Darbeciler tarafından tecrit edildiği Foros'tan Moskova'ya dönen Gorbaçov, 24 Ağustos 1991'de SBKP Merkez Komitesi Genel Sekreterliği görevinden istifa ettiğini duyurdu ve Merkez Komite'ye kendi kendini feshetme çağrısında bulundu. Ancak darbecilerin yenilgisi Gorbaçov için zafer olmadı. RSFSR'de B.N. Yeltsin liderliğindeki kuvvetler üstünlüğü ele geçirdi; darbeye tepki olarak diğer birlik cumhuriyetleri bağımsızlıklarını ilan ettiler. Yine de Gorbaçov, yeni bir Birlik Antlaşması'nın imzalanmasıyla ilgili müzakere sürecini yeniden başlattı, ancak aynı zamanda engellendi: RSFSR, Ukrayna başkanları ve BSSR Yüksek Konseyi başkanı, 8 Aralık'ta dağılmayla ilgili 1991 Belovezhskaya Anlaşmalarını imzaladı. SSCB'nin kurulması ve Bağımsız Devletler Topluluğu'nun kurulması. Gorbaçov, devletin çöküşünü önlemek için birkaç başarısız girişimde daha bulundu. 25 Aralık 1991'de SSCB Başkanı olarak görevine son verdiğini duyurdu.

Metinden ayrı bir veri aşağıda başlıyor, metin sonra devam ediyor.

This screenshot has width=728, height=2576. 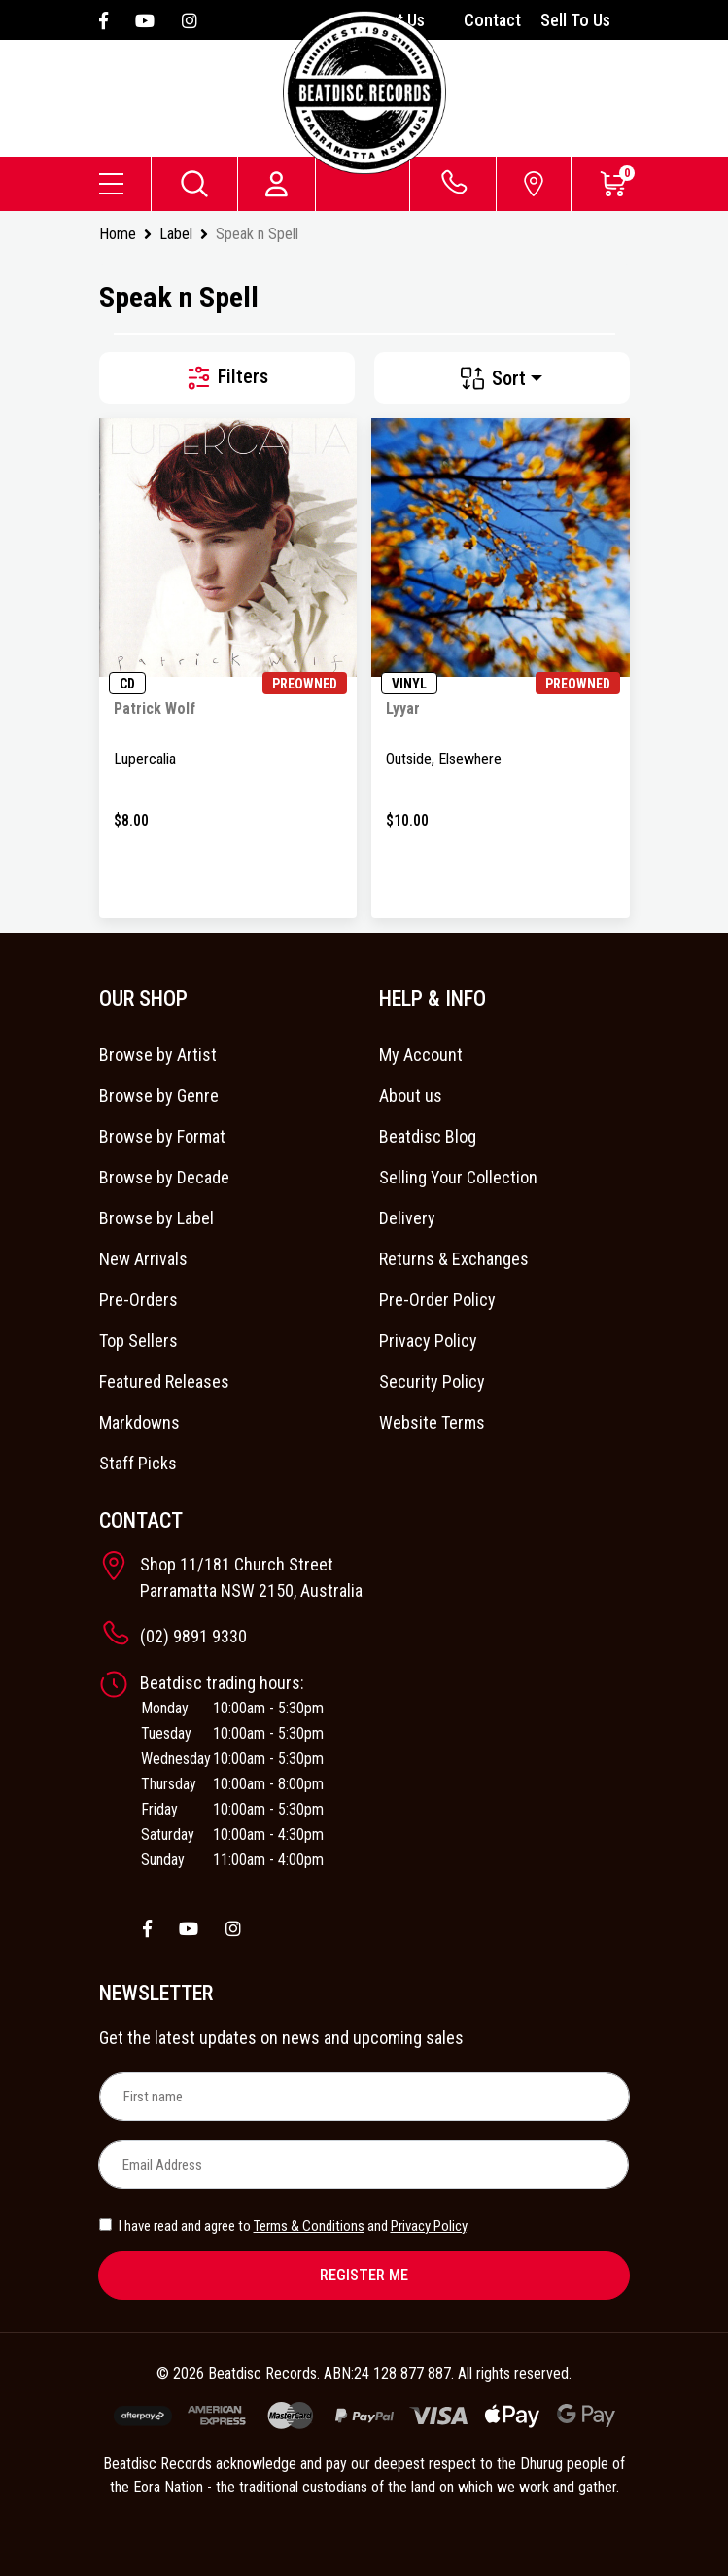 What do you see at coordinates (575, 20) in the screenshot?
I see `Sell To Us` at bounding box center [575, 20].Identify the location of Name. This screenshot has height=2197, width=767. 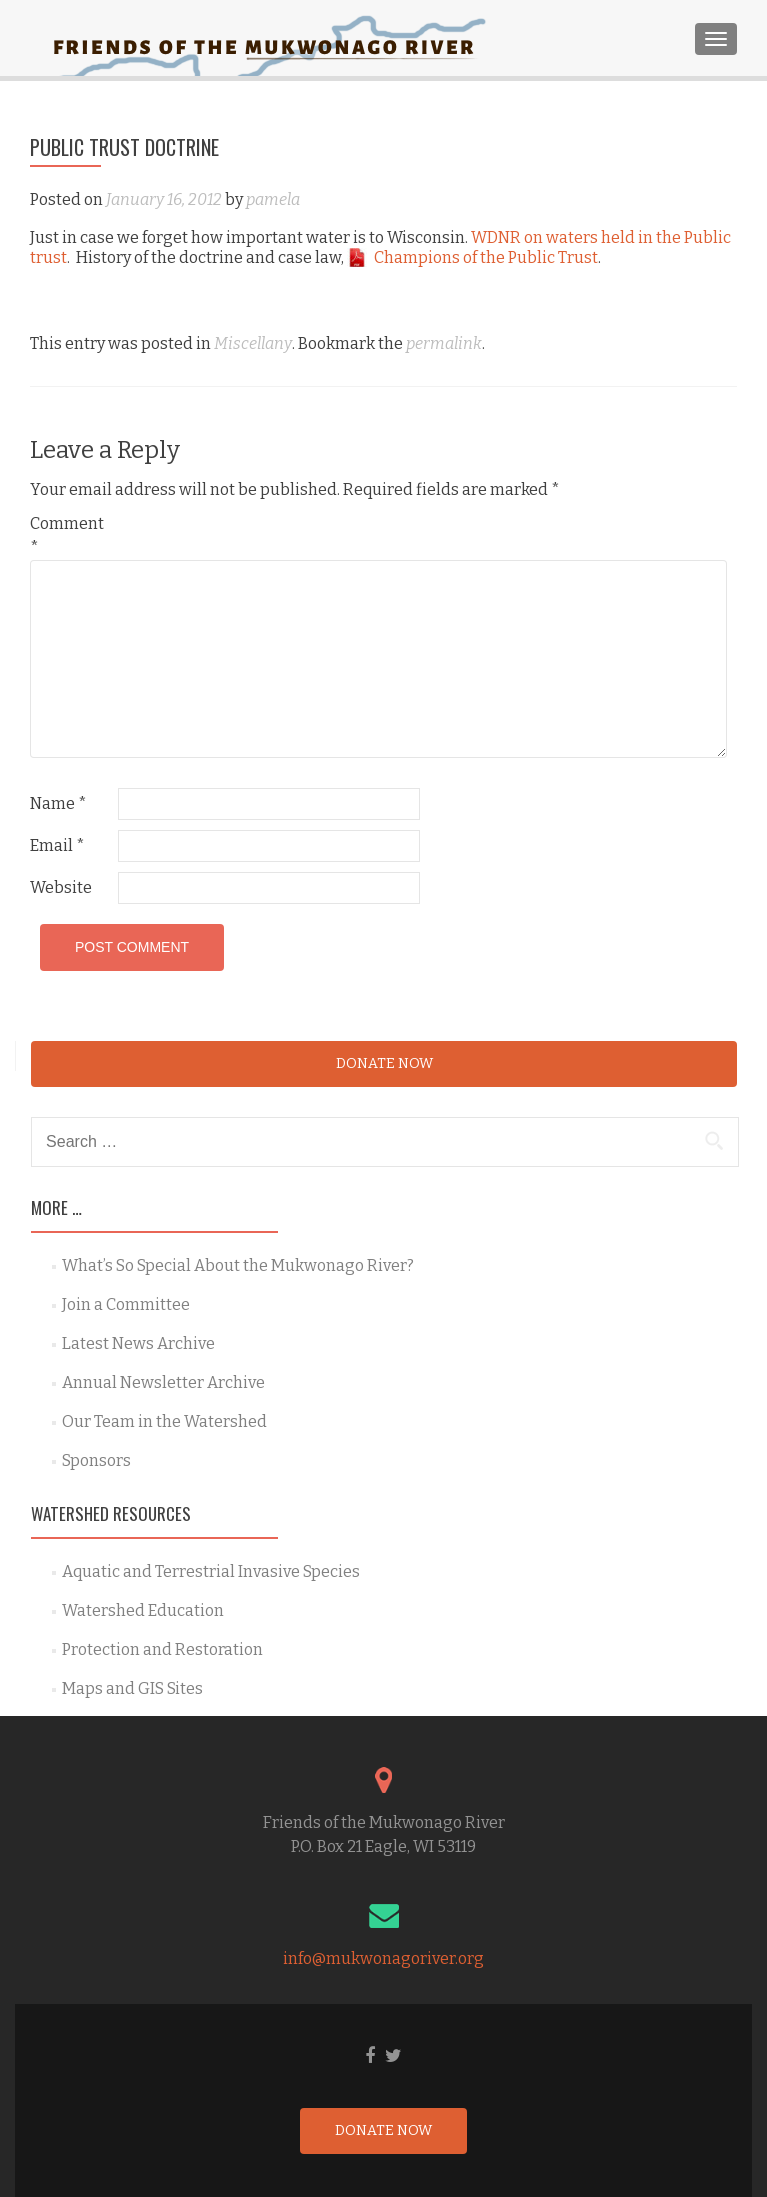
(58, 803).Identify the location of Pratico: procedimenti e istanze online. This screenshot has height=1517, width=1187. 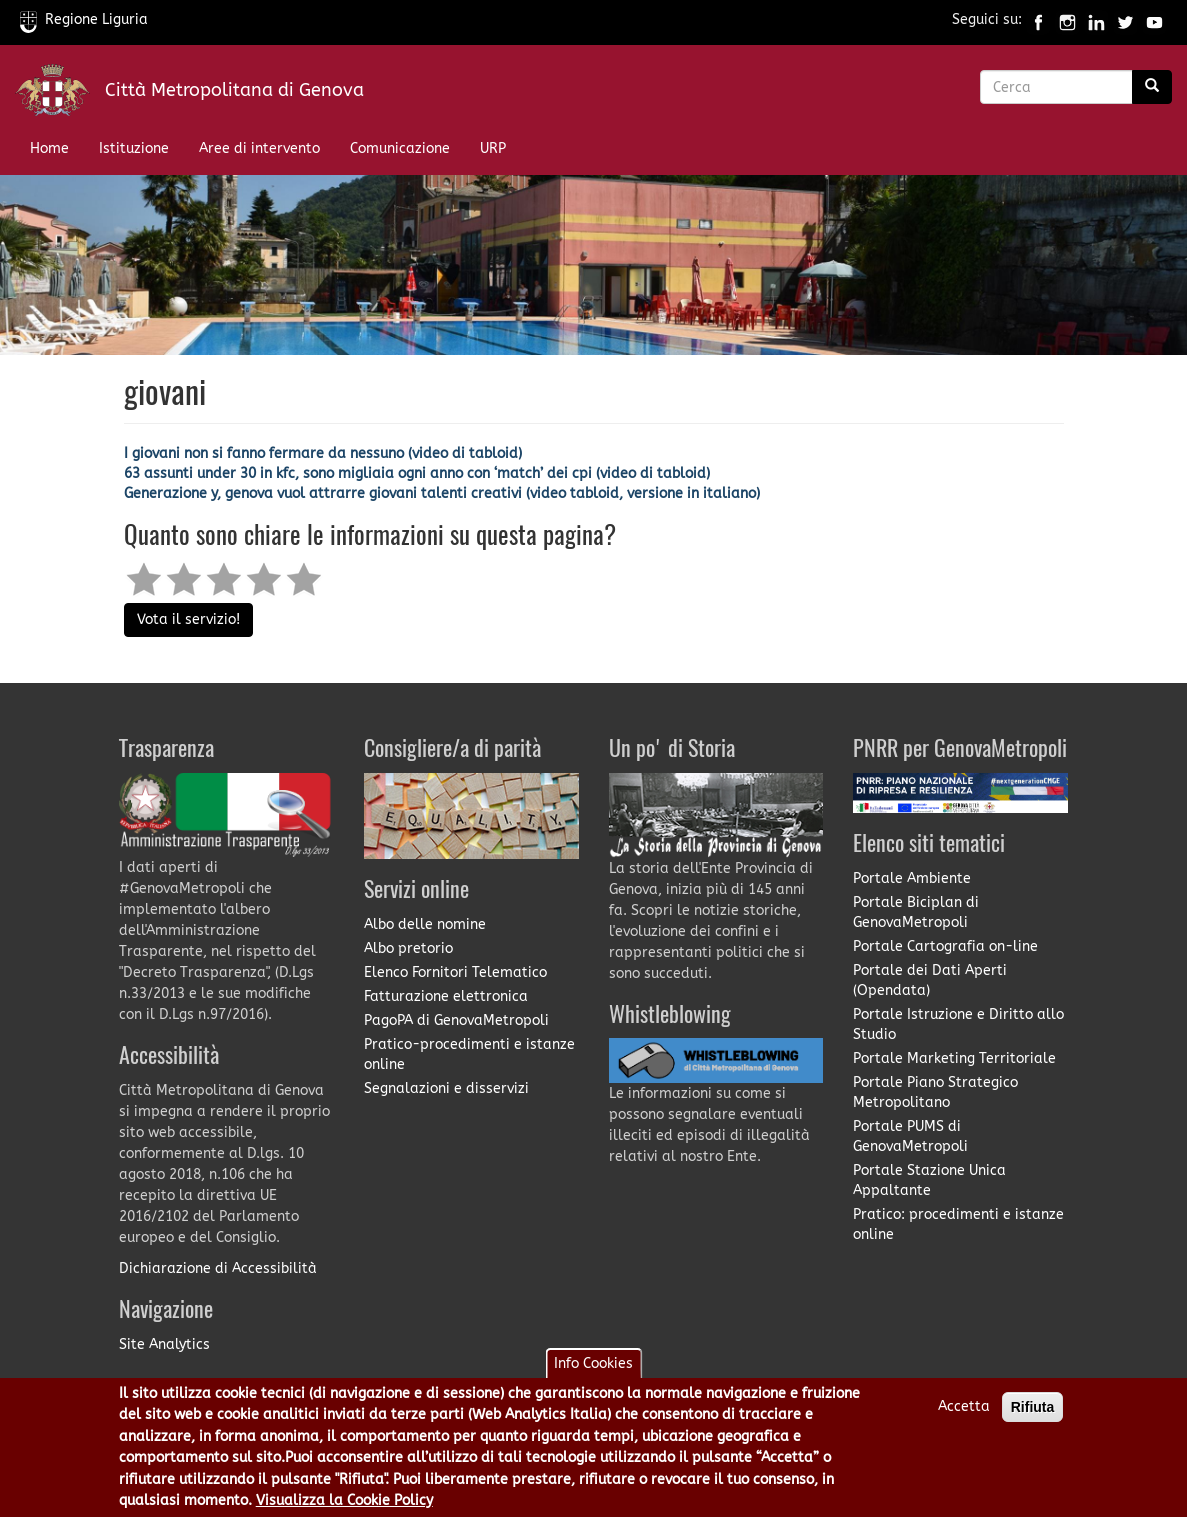
(958, 1224).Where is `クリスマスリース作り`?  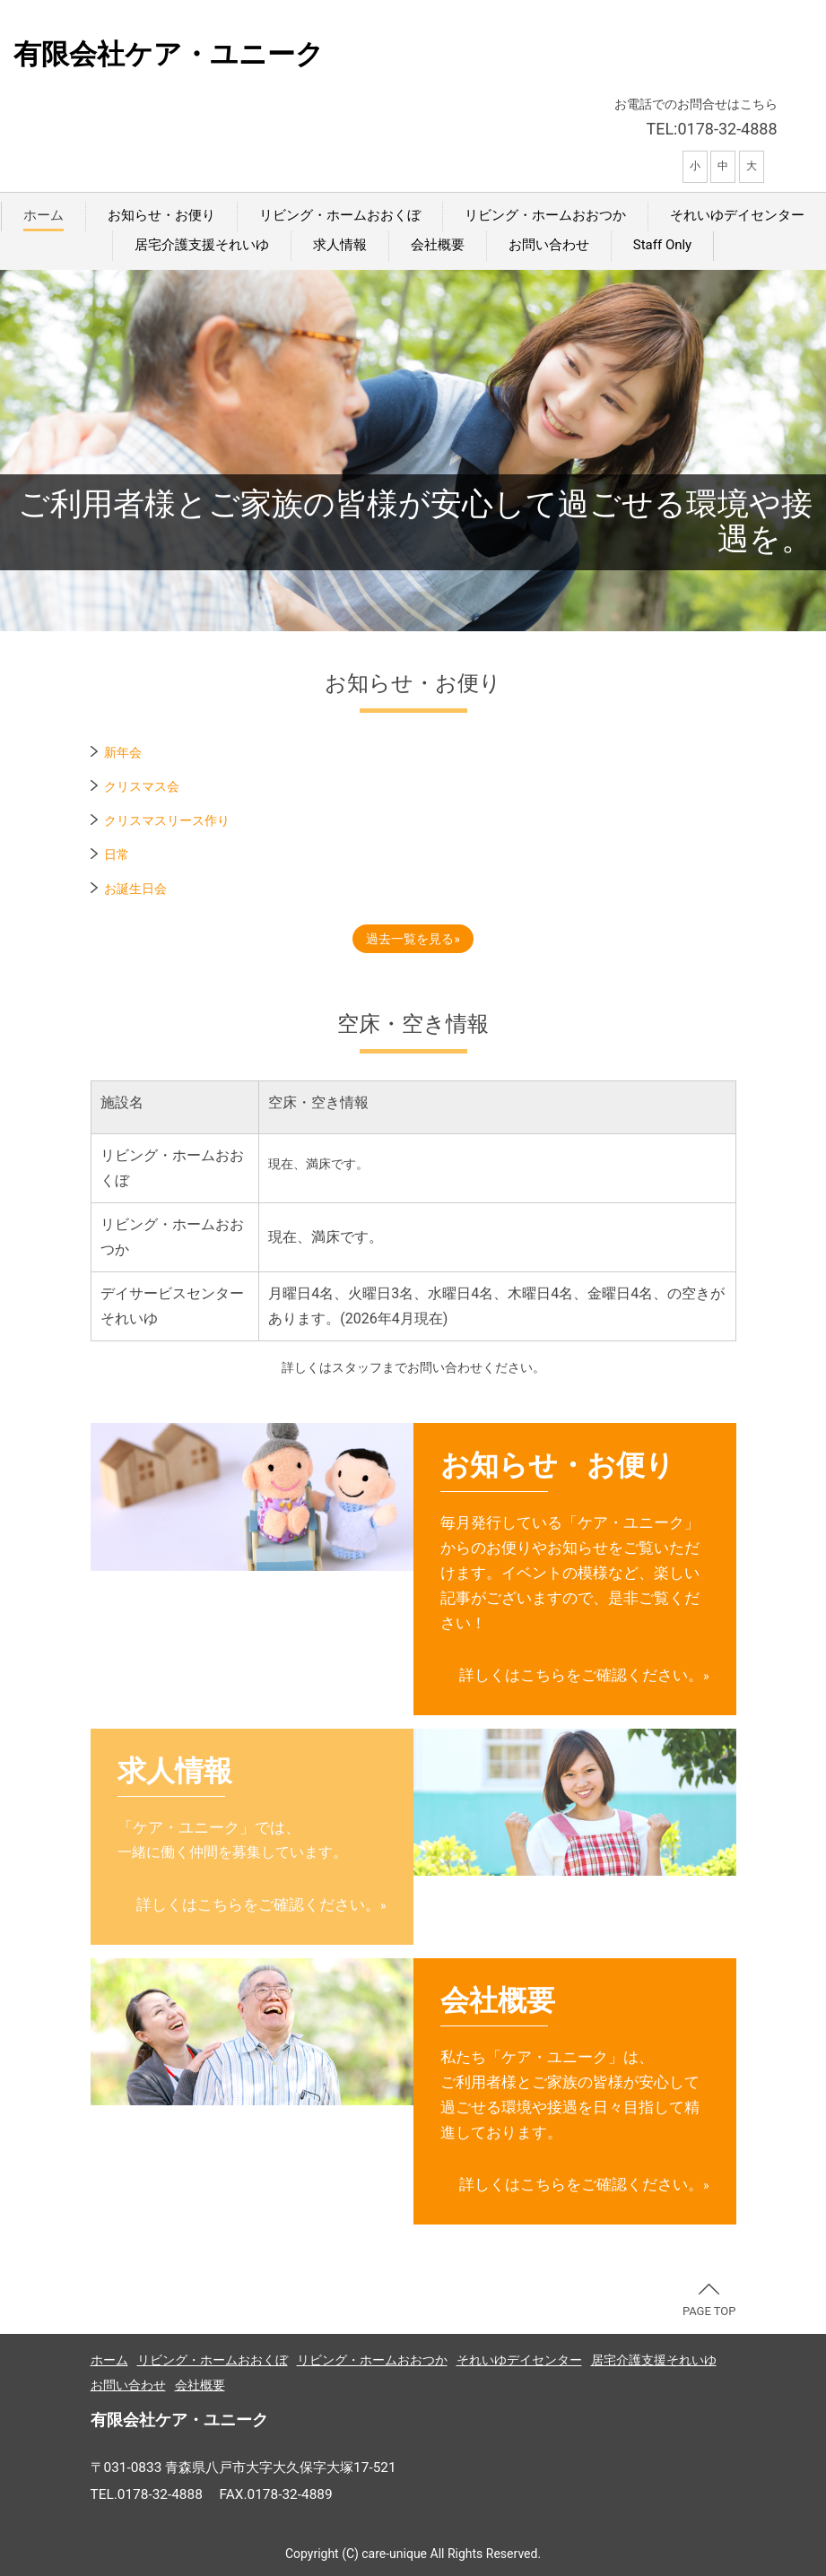
クリスマスリース作り is located at coordinates (167, 820).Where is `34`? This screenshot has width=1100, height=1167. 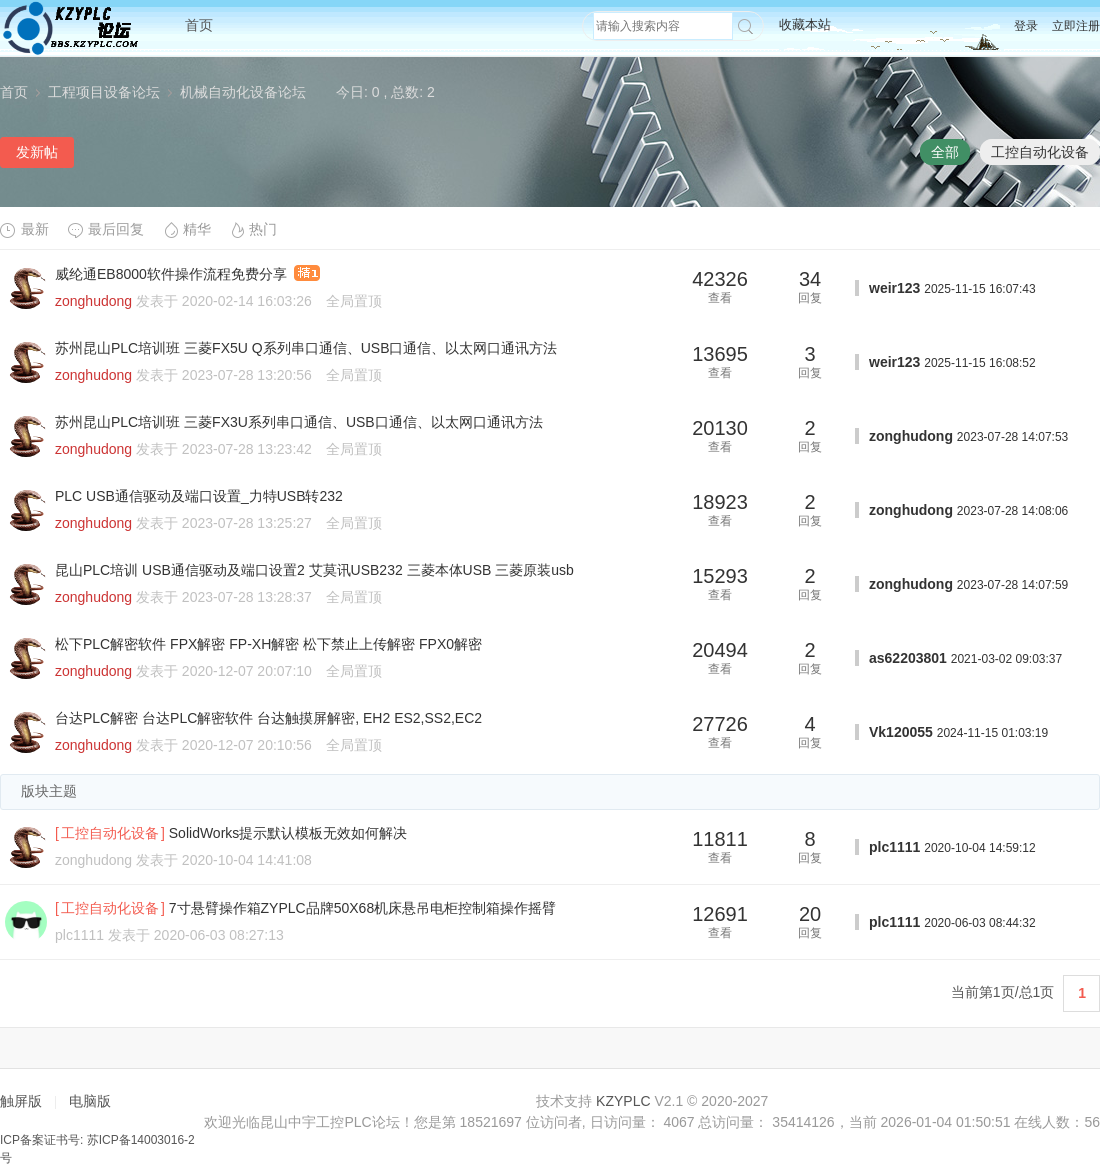 34 is located at coordinates (810, 279).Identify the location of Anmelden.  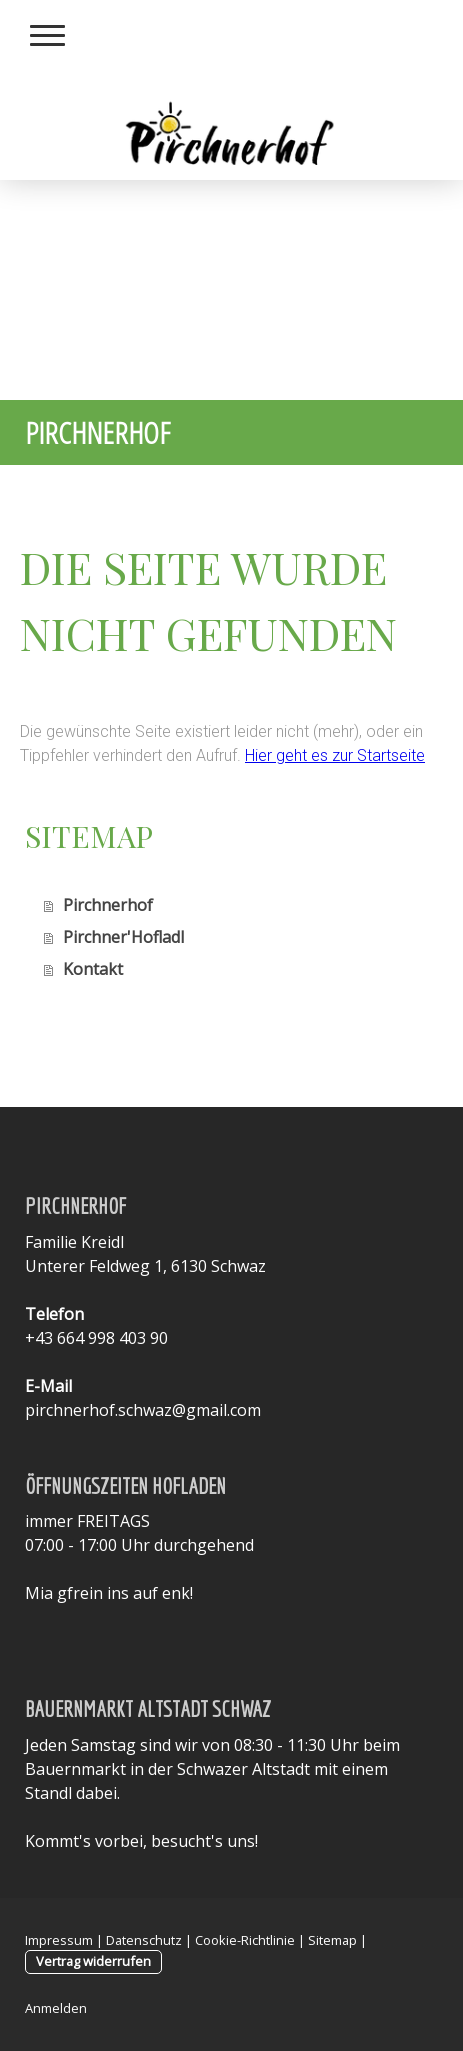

Gorbaçov, 1992'den bu yana Uluslararası Sosyo-Ekonomik ve Siyaset Bilimi Araştırmaları Vakfı'nın (sözde Gorbaçov Vakfı) başkanıdır. Perestroyka'nın tarihini araştırıyor ve altında yatan fikirleri geliştiriyor, insani yardım projeleri uyguluyor, uluslararası “Çocuklar için Dünya Hematologları” derneğine yardım ediyor, “Rusya'da Çocukluk Lösemisi” programının uygulanmasına, inşaat ve teçhizatında katılıyor. R. M. Gorbacheva'nın adını taşıyan Pediatrik Hematoloji ve Transplantoloji Merkezi. Gorbaçov, 1993'ten beri uluslararası sivil toplum kuruluşu Green Cross'un başkanlığını yapıyor. Nobel Barış Ödülü Sahipleri Forumu'nun (1999), Dünya Politikaları Forumu'nun (2003) oluşturulmasının başlatıcılarından biri.

3 Lenin Nişanı ve 300'den fazla yabancı ödül ve ödüle layık görüldü.

Eserleri: Perestroyka ve ülkemiz ve tüm dünya için yeni düşünce. M., 1987; Seçilmiş konuşmalar ve makaleler. M., 1987-1990. T.1-7; Ulusal ekonominin istikrara kavuşturulması ve piyasa ekonomisine geçişin ana yönleri hakkında. M., 1990; Çok yapılı bir ekonomi aracılığıyla üretim verimliliğine. M., 1990; Nobel Konferansı 5 Haziran 1991, Oslo; M., 1991; Ağustos darbesi: Sebepler ve sonuçlar. M., 1991; Aralık-91: Benim konumum. M., 1992; Yıllar süren zor kararlar. M., 1993; Yaşam ve reformlar. M., 1995; Geçmişe ve geleceğe dair düşünceler. M., 1998; Nasıl oldu: Almanya'nın yeniden birleşmesi. M., 1999; Perestroyka'yı anlamak...: Şimdi neden önemli? M., 2006.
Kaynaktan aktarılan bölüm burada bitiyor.